• _What to do_: Leaving the images out, output each entry below exactly.

● ● ●

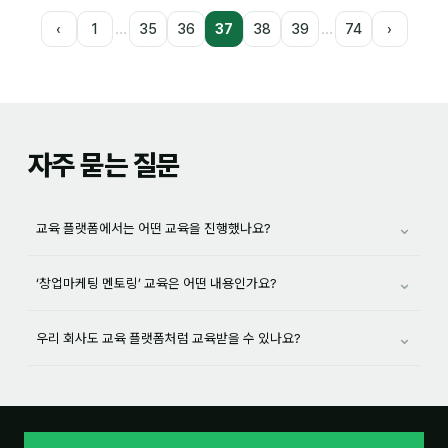
…
…
‹
1
35
36
37
38
39
74
›
자주 묻는 질문
⌄
교육 플랫폼에서는 어떤 교육을 진행했나요?
⌄
‘창업마케팅 멘토링’ 교육은 어떤 내용인가요?
⌄
우리 회사도 교육 플랫폼처럼 교육받을 수 있나요?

● ● ●

• _Response box_:
…
…
‹
1
35
36
37
38
39
74
›
자주 묻는 질문
⌄
교육 플랫폼에서는 어떤 교육을 진행했나요?
⌄
‘창업마케팅 멘토링’ 교육은 어떤 내용인가요?
⌄
우리 회사도 교육 플랫폼처럼 교육받을 수 있나요?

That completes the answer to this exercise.